* **Records to use**:

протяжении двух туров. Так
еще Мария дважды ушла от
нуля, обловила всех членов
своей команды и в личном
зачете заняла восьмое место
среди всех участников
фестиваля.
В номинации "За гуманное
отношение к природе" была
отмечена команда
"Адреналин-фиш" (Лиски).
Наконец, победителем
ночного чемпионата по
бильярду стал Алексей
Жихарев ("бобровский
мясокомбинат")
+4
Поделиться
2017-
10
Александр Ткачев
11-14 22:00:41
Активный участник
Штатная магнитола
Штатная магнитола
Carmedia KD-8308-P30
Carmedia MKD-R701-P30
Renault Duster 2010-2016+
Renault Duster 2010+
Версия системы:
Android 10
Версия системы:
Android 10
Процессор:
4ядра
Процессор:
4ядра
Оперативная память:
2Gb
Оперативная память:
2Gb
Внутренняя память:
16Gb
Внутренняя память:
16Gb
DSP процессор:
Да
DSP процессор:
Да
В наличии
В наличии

...

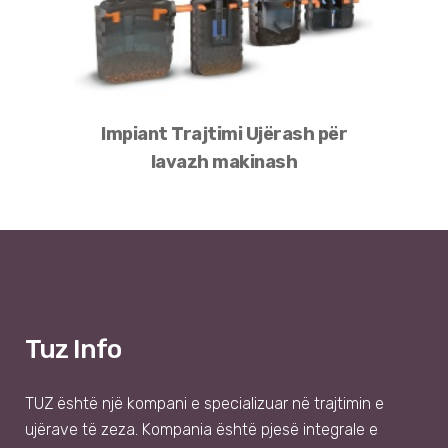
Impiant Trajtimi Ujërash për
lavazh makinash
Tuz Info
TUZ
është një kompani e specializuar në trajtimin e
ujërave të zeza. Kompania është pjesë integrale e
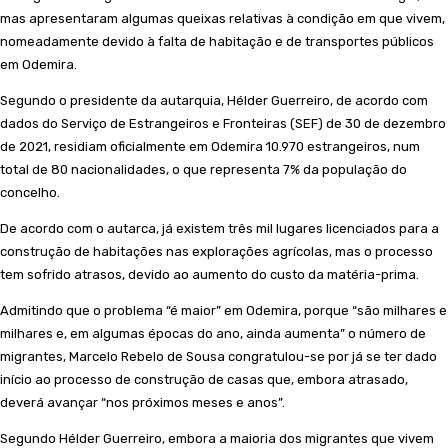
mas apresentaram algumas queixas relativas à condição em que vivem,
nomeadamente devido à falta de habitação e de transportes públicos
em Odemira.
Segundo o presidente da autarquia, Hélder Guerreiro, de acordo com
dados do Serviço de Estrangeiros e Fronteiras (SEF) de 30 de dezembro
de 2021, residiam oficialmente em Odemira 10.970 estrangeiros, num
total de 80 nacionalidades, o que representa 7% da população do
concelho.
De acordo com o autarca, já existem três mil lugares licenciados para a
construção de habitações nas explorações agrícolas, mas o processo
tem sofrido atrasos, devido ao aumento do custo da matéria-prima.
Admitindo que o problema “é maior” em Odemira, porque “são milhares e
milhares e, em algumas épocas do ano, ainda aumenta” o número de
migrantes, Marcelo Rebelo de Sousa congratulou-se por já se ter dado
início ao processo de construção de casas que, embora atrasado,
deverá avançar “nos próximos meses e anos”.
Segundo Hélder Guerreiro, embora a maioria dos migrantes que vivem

---

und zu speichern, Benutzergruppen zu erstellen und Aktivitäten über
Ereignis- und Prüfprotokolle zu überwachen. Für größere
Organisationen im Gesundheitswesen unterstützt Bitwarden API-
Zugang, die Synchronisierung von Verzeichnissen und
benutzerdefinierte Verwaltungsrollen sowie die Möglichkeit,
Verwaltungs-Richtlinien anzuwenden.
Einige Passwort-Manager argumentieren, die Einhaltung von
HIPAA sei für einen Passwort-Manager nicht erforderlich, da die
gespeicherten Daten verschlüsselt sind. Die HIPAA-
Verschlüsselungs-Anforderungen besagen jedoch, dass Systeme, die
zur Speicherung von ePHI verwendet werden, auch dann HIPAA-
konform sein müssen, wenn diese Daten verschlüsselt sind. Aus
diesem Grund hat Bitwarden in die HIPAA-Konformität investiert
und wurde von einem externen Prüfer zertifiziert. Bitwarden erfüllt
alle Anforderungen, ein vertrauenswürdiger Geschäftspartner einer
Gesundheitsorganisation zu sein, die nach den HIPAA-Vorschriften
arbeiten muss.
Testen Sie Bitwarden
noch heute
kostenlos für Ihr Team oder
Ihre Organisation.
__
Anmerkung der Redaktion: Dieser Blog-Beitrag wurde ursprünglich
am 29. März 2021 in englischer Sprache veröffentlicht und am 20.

* **Work to be completed**: Return the number of lines in the data above that include the word "Passwort", and nothing else.

* **Solution to this problem**: 2